Return all of the data verbatim, dropping any picture.

▶ [Material to process]:

[Start of section]

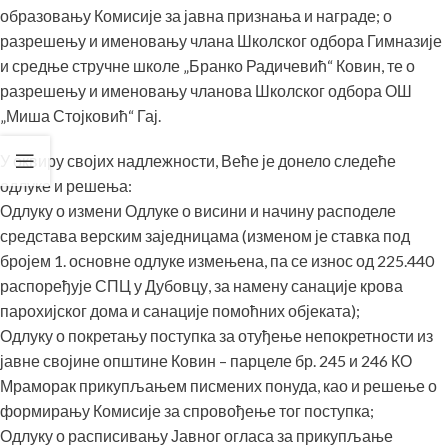
образовању Комисије за јавна признања и награде; о
разрешењу и именовању члана Школског одбора Гимназије
и средње стручне школе „Бранко Радичевић“ Ковин, те о
разрешењу и именовању чланова Школског одбора ОШ
„Миша Стојковић“ Гај.
У оквиру својих надлежности, Веће је донело следеће
одлуке и решења:
Одлуку о измени Одлуке о висини и начину расподеле
средстава верским заједницама (изменом је ставка под
бројем 1. основне одлуке измењена, па се износ од 225.440
распоређује СПЦ у Дубовцу, за намену санације крова
парохијског дома и санације помоћних објеката);
Одлуку о покретању поступка за отуђење непокретности из
јавне својине општине Ковин – парцеле бр. 245 и 246 КО
Мраморак прикупљањем писмених понуда, као и решење о
формирању Комисије за спровођење тог поступка;
Одлуку о расписивању Јавног огласа за прикупљање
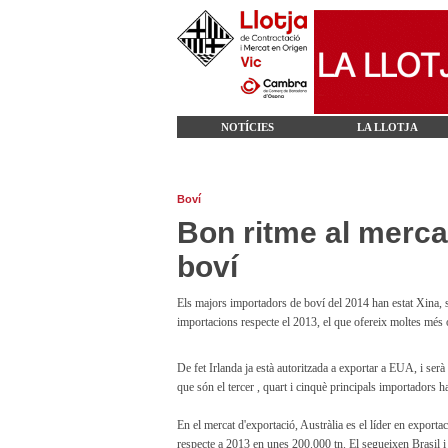
NOTÍCIES
LA LLOTJA
Boví
Bon ritme al merca
boví
Els majors importadors de boví del 2014 han estat Xina,
importacions respecte el 2013, el que ofereix moltes més 
De fet Irlanda ja està autoritzada a exportar a EUA, i ser
que són el tercer , quart i cinquè principals importadors 
En el mercat d'exportació, Austràlia es el líder en export
respecte a 2013 en unes 200.000 tn. El segueixen Brasil 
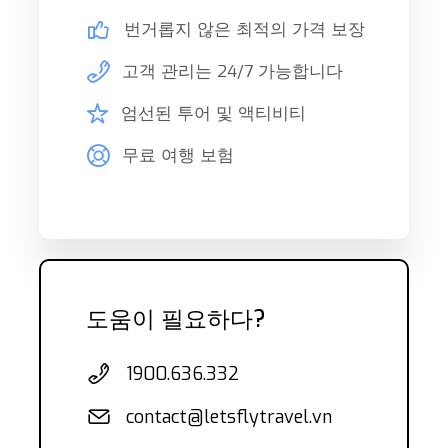
번거롭지 않은 최적의 가격 보장
고객 관리는 24/7 가능합니다
엄선된 투어 및 액티비티
무료 여행 보험
도움이 필요하다?
1900.636.332
contact@letsflytravel.vn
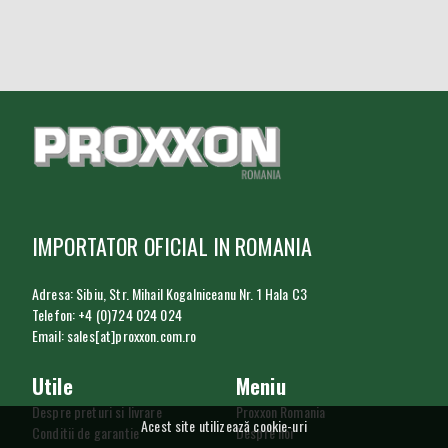
IMPORTATOR OFICIAL IN ROMANIA
Adresa: Sibiu, Str. Mihail Kogalniceanu Nr. 1 Hala C3
Telefon: +4 (0)724 024 024
Email: sales[at]proxxon.com.ro
Utile
Meniu
Despre preturi si livrare
Proxxon Romania
Acest site utilizează cookie-uri
Conditii de garantie
Despre noi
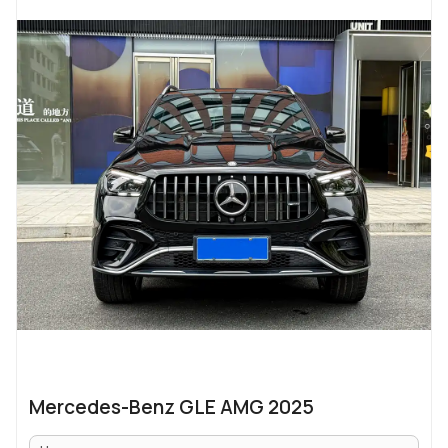
Mercedes-Benz GLE AMG 2025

[End of section]

▶ [The answer]:
образовању Комисије за јавна признања и награде; о
разрешењу и именовању члана Школског одбора Гимназије
и средње стручне школе „Бранко Радичевић“ Ковин, те о
разрешењу и именовању чланова Школског одбора ОШ
„Миша Стојковић“ Гај.
У оквиру својих надлежности, Веће је донело следеће
одлуке и решења:
Одлуку о измени Одлуке о висини и начину расподеле
средстава верским заједницама (изменом је ставка под
бројем 1. основне одлуке измењена, па се износ од 225.440
распоређује СПЦ у Дубовцу, за намену санације крова
парохијског дома и санације помоћних објеката);
Одлуку о покретању поступка за отуђење непокретности из
јавне својине општине Ковин – парцеле бр. 245 и 246 КО
Мраморак прикупљањем писмених понуда, као и решење о
формирању Комисије за спровођење тог поступка;
Одлуку о расписивању Јавног огласа за прикупљање
NOTÍCIES
LA LLOTJA
Boví
Bon ritme al merca
boví
Els majors importadors de boví del 2014 han estat Xina,
importacions respecte el 2013, el que ofereix moltes més 
De fet Irlanda ja està autoritzada a exportar a EUA, i ser
que són el tercer , quart i cinquè principals importadors 
En el mercat d'exportació, Austràlia es el líder en export
respecte a 2013 en unes 200.000 tn. El segueixen Brasil 
번거롭지 않은 최적의 가격 보장
고객 관리는 24/7 가능합니다
엄선된 투어 및 액티비티
무료 여행 보험
도움이 필요하다?
1900.636.332
contact@letsflytravel.vn
IMPORTATOR OFICIAL IN ROMANIA
Adresa: Sibiu, Str. Mihail Kogalniceanu Nr. 1 Hala C3
Telefon: +4 (0)724 024 024
Email: sales[at]proxxon.com.ro
Utile
Meniu
Despre preturi si livrare
Proxxon Romania
Acest site utilizează cookie-uri
Conditii de garantie
Despre noi
Mercedes-Benz GLE AMG 2025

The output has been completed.